EXERCISE REQUIREMENTS ::
Determine how many lines in the records hold the word "TrackID". Return the number alone.

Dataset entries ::

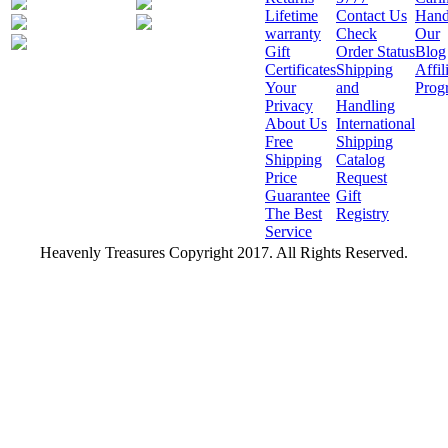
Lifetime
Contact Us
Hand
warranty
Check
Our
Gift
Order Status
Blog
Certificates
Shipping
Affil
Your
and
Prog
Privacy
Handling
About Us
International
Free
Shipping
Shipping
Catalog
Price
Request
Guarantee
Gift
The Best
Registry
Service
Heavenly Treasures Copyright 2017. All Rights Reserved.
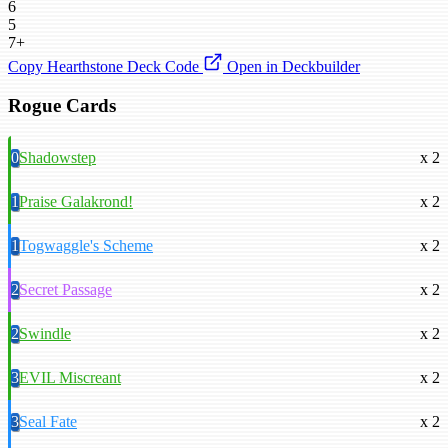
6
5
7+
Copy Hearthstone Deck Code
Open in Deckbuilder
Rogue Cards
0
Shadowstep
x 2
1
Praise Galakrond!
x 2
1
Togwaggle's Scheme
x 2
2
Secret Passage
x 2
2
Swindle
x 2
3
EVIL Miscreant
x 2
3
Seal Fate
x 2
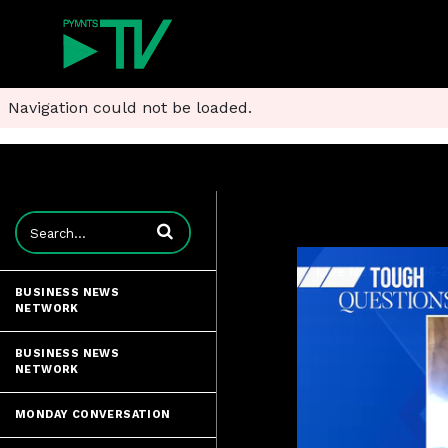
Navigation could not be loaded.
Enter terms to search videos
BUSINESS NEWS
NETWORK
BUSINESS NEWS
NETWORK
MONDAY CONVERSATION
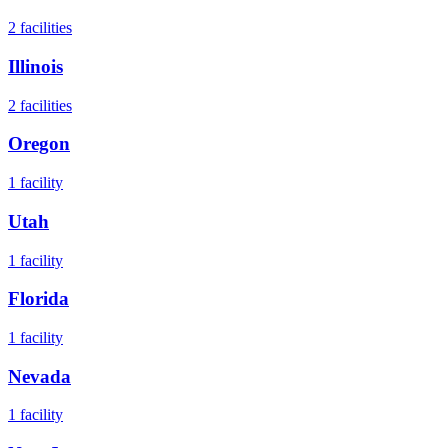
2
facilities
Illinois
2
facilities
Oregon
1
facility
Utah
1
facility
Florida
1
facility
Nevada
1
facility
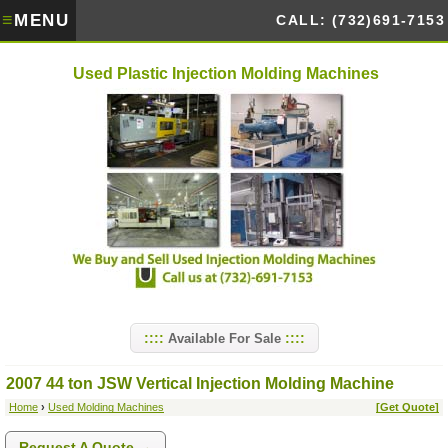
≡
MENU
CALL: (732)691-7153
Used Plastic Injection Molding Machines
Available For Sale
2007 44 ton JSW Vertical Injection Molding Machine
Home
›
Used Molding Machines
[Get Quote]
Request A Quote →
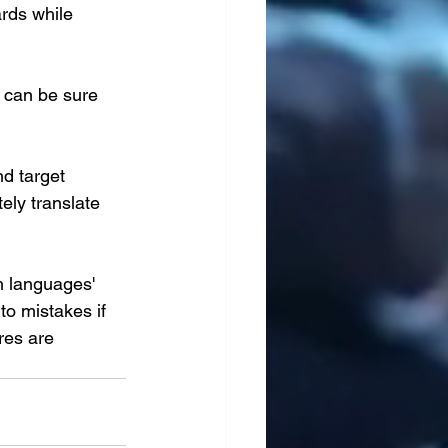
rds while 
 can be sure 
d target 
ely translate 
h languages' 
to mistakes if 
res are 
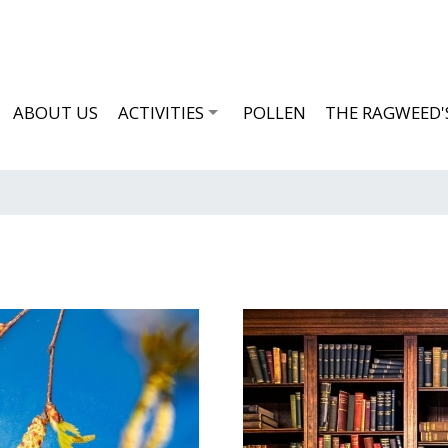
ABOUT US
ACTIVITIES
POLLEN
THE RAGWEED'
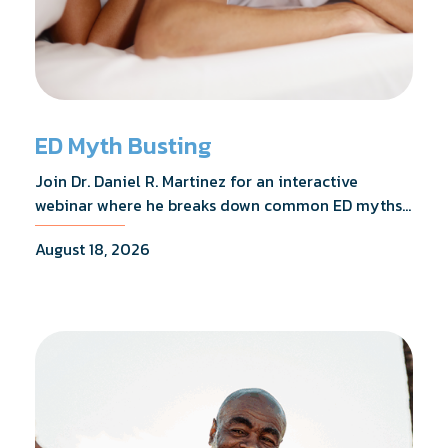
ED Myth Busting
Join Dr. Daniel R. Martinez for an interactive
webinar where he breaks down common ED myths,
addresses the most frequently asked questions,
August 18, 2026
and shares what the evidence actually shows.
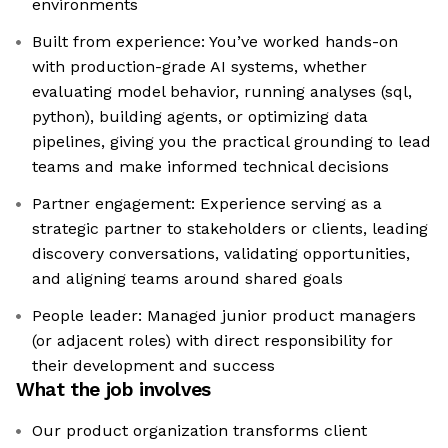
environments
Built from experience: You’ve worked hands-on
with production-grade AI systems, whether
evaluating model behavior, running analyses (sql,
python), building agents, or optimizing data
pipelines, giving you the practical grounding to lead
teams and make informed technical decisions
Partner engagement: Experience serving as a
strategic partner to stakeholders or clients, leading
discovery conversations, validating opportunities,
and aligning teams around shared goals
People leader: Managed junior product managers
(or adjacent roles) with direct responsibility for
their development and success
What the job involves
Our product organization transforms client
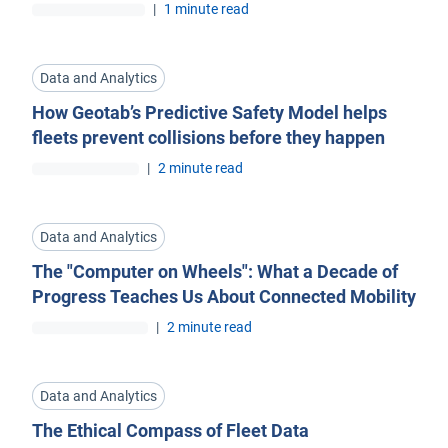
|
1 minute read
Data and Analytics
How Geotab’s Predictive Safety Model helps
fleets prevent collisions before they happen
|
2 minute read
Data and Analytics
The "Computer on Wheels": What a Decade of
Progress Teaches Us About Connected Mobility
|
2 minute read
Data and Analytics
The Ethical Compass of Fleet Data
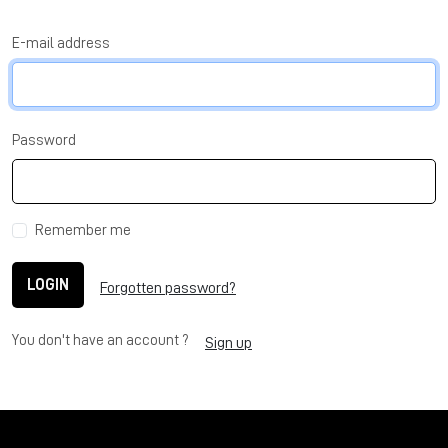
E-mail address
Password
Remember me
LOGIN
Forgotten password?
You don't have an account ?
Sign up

==

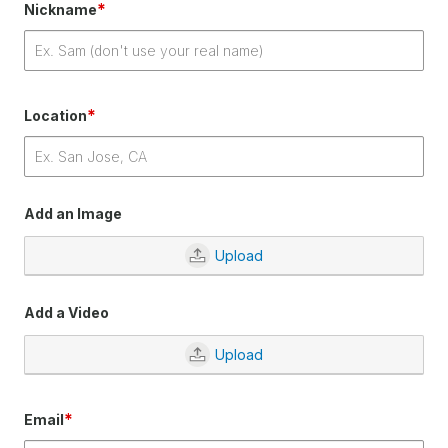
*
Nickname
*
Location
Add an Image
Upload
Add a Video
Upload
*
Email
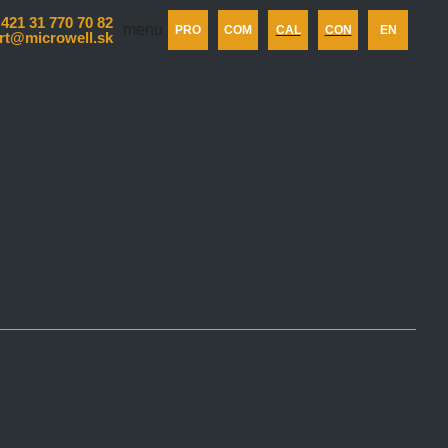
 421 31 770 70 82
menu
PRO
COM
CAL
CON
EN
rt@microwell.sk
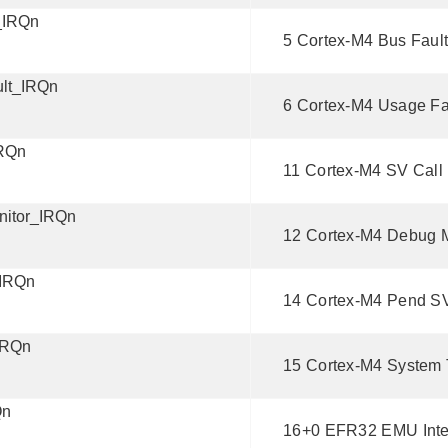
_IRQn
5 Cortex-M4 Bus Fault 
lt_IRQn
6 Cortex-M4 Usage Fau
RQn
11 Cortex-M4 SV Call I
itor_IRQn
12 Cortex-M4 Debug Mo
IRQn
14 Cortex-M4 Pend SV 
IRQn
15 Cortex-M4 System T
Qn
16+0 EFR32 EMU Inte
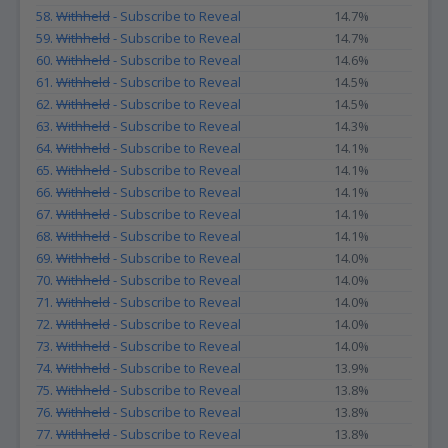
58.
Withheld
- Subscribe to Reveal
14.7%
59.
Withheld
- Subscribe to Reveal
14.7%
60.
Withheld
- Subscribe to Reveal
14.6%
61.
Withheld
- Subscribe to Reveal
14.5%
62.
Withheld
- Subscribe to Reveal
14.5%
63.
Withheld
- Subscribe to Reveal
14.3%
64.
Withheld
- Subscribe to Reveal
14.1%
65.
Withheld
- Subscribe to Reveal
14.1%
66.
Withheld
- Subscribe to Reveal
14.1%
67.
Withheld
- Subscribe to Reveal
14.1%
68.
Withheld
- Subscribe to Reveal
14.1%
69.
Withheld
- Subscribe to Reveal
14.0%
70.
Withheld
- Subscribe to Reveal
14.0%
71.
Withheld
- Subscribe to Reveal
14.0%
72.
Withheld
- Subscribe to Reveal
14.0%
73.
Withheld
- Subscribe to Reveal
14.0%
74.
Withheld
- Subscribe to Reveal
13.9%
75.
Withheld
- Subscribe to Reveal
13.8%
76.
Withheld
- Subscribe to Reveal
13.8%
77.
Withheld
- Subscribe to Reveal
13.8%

...

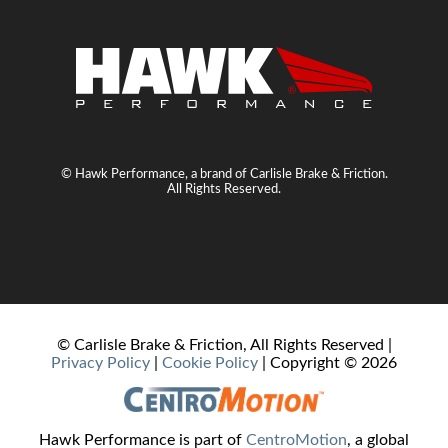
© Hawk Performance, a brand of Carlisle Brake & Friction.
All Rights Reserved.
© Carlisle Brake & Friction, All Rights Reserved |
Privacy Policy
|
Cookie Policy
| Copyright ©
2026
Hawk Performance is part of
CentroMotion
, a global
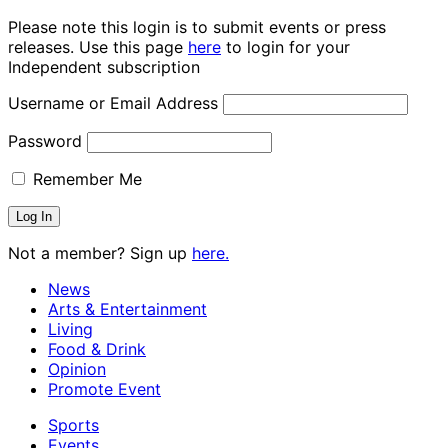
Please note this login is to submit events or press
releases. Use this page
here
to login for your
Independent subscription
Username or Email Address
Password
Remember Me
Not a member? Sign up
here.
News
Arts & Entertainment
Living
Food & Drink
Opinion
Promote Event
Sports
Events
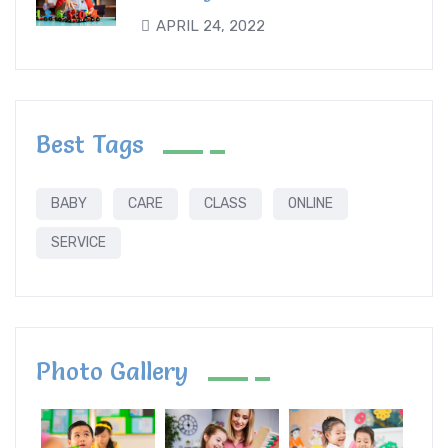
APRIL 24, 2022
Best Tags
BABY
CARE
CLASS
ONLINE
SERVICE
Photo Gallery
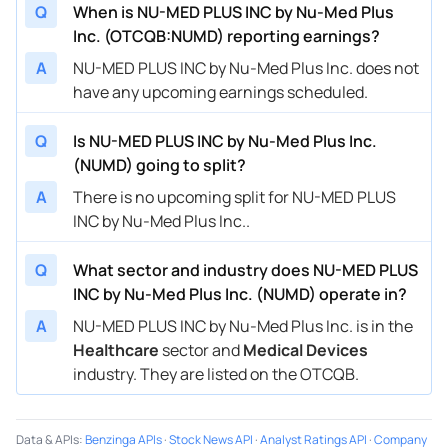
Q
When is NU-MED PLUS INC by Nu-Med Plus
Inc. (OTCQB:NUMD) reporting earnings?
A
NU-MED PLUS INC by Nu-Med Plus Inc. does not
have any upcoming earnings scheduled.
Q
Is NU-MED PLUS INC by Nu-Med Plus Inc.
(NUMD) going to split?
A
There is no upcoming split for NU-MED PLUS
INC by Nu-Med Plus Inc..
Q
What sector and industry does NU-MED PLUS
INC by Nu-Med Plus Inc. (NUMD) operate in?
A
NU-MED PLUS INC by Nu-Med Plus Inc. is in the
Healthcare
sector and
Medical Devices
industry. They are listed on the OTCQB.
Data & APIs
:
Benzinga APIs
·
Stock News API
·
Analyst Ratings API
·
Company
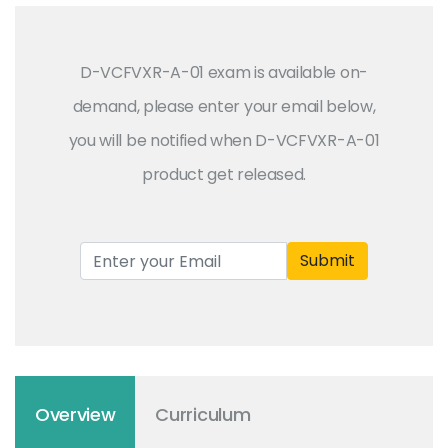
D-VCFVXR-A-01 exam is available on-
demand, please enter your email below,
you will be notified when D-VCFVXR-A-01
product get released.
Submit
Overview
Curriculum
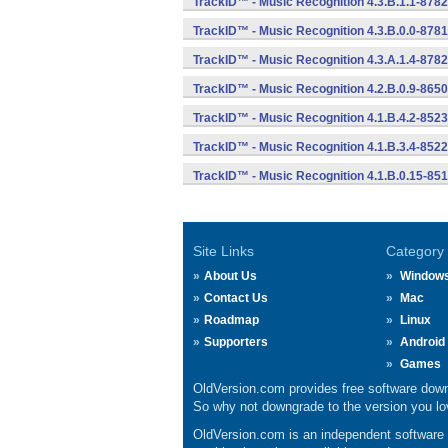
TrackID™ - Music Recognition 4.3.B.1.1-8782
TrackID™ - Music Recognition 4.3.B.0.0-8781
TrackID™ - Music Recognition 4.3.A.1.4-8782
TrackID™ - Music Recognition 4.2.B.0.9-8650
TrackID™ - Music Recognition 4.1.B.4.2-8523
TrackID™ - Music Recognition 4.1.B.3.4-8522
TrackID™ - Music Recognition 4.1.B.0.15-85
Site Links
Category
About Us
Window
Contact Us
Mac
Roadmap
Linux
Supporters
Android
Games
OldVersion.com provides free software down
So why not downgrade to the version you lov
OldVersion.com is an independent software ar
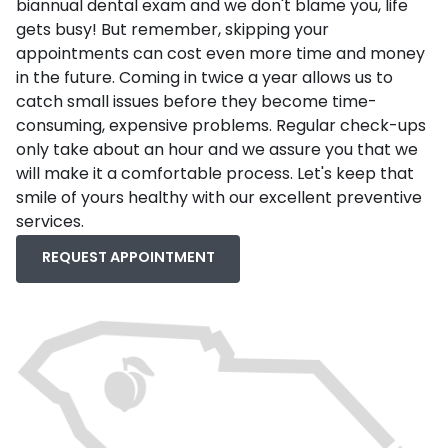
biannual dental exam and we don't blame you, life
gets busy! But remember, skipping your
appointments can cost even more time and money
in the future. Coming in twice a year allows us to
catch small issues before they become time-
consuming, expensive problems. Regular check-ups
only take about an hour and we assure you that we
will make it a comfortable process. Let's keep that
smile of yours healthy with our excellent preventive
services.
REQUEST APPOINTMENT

OUTPUT ::
7